> Extracted material
-- Opening Marker --
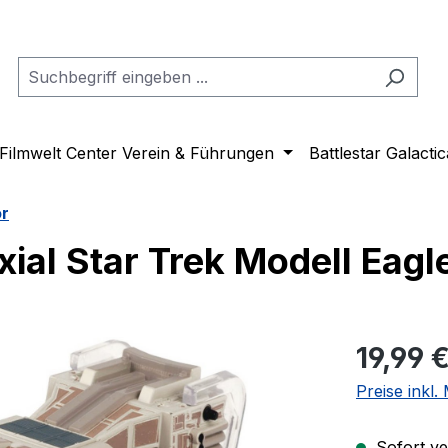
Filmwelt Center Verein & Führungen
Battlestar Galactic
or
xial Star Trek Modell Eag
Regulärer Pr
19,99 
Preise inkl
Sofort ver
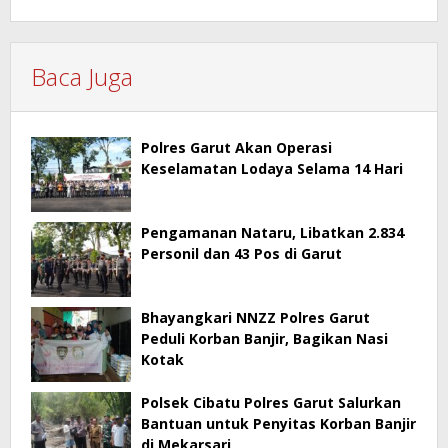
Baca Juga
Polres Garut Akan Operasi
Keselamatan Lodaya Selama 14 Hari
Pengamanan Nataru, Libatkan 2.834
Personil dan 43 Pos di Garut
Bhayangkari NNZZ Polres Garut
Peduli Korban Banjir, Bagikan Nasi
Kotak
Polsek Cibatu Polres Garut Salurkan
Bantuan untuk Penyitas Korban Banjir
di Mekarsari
-- Closing Marker --
-- Opening Marker --
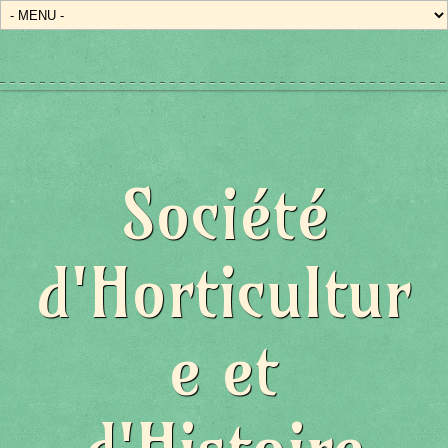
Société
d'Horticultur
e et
-- Closing Marker --
> What is expected
Could you return exactly the lines above from the line with "Peduli Korban Banjir, Bagikan Nasi" to the line with "di Mekarsari", both included, and nothing else?

> Solved exercise
Peduli Korban Banjir, Bagikan Nasi
Kotak
Polsek Cibatu Polres Garut Salurkan
Bantuan untuk Penyitas Korban Banjir
di Mekarsari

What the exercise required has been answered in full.